_Exercise details_
Everything from the line containing "НОВОГОДНИЕ ХЛОПОТЫ В ДЕТСКОМ" through the final line of the records must be transcribed verbatim; nothing else belongs in the result.

• • • • •

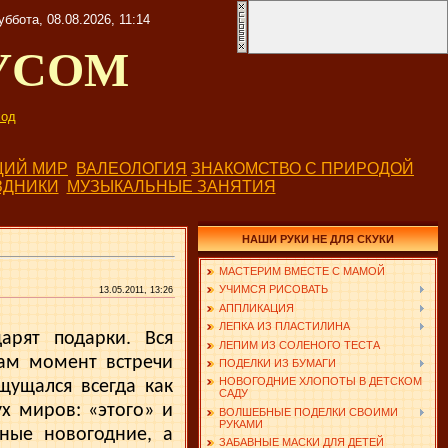
уббота, 08.08.2026, 11:14
УСОМ
од
ИЙ МИР
ВАЛЕОЛОГИЯ
ЗНАКОМСТВО С ПРИРОДОЙ
ЗДНИКИ
МУЗЫКАЛЬНЫЕ ЗАНЯТИЯ
НАШИ РУКИ НЕ ДЛЯ СКУКИ
МАСТЕРИМ ВМЕСТЕ С МАМОЙ
УЧИМСЯ РИСОВАТЬ
13.05.2011, 13:26
АППЛИКАЦИЯ
ЛЕПКА ИЗ ПЛАСТИЛИНА
арят подарки. Вся
ЛЕПИМ ИЗ СОЛЕНОГО ТЕСТА
Сам момент встречи
ПОДЕЛКИ ИЗ БУМАГИ
НОВОГОДНИЕ ХЛОПОТЫ В ДЕТСКОМ
у­щался всегда как
САДУ
ух миров: «этого» и
ВОЛШЕБНЫЕ ПОДЕЛКИ СВОИМИ
РУКАМИ
ные новогод­ние, а
ЗАБАВНЫЕ МАСКИ ДЛЯ ДЕТЕЙ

• • • • •

_Solved exercise_
НОВОГОДНИЕ ХЛОПОТЫ В ДЕТСКОМ
у­щался всегда как
САДУ
ух миров: «этого» и
ВОЛШЕБНЫЕ ПОДЕЛКИ СВОИМИ
РУКАМИ
ные новогод­ние, а
ЗАБАВНЫЕ МАСКИ ДЛЯ ДЕТЕЙ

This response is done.